(What you are asked to do) Your task is to return exactly the lines that run from the one containing "anti-lock brakes, LED" through the end of the listing below, without any pictures.

(Data to use)
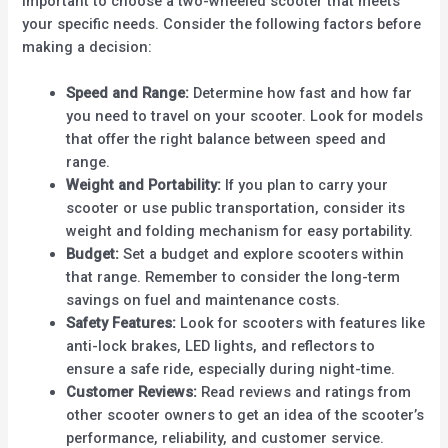
important to choose a two-wheeled scooter that meets
your specific needs. Consider the following factors before
making a decision:
Speed and Range:
Determine how fast and how far
you need to travel on your scooter. Look for models
that offer the right balance between speed and
range.
Weight and Portability:
If you plan to carry your
scooter or use public transportation, consider its
weight and folding mechanism for easy portability.
Budget:
Set a budget and explore scooters within
that range. Remember to consider the long-term
savings on fuel and maintenance costs.
Safety Features:
Look for scooters with features like
anti-lock brakes, LED lights, and reflectors to
ensure a safe ride, especially during night-time.
Customer Reviews:
Read reviews and ratings from
other scooter owners to get an idea of the scooter’s
performance, reliability, and customer service.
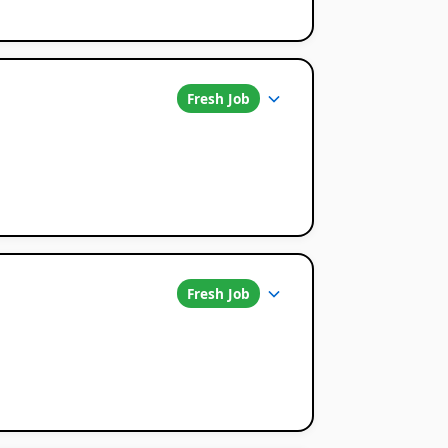
Fresh Job
Fresh Job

(Written solution)
anti-lock brakes, LED lights, and reflectors to
ensure a safe ride, especially during night-time.
Customer Reviews:
Read reviews and ratings from
other scooter owners to get an idea of the scooter’s
performance, reliability, and customer service.
Fresh Job
Fresh Job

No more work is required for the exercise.